What needs to be done — Your result should be every line of the records below that contains the word "ckblick".

Saved data entries
+ + + + +

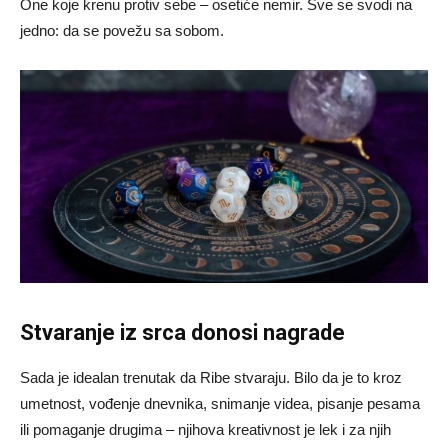
One koje krenu protiv sebe – osetiće nemir. Sve se svodi na
jedno: da se povežu sa sobom.
Stvaranje iz srca donosi nagrade
Sada je idealan trenutak da Ribe stvaraju. Bilo da je to kroz
umetnost, vođenje dnevnika, snimanje videa, pisanje pesama
ili pomaganje drugima – njihova kreativnost je lek i za njih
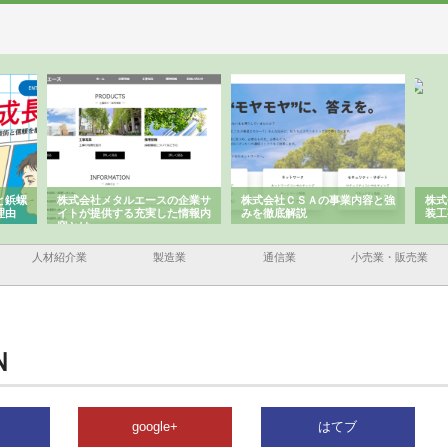
と鋲螺
株式会社メタルエースの企業サ
株式会社ＣＳＡの事業内容と強
株式
理由
イトが提供する充実した情報内
みを徹底解説
装工
容とは
人材紹介業
製造業
通信業
小売業・販売業
Ｎ
google+
はてブ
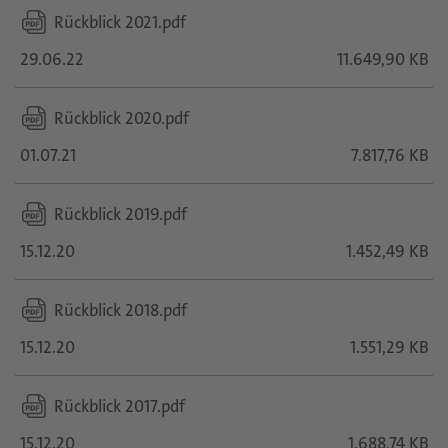
Rückblick 2021.pdf
29.06.22
11.649,90 KB
Rückblick 2020.pdf
01.07.21
7.817,76 KB
Rückblick 2019.pdf
15.12.20
1.452,49 KB
Rückblick 2018.pdf
15.12.20
1.551,29 KB
Rückblick 2017.pdf
15.12.20
1.688,74 KB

+ + + + +

Solution for this task —
Rückblick 2021.pdf
Rückblick 2020.pdf
Rückblick 2019.pdf
Rückblick 2018.pdf
Rückblick 2017.pdf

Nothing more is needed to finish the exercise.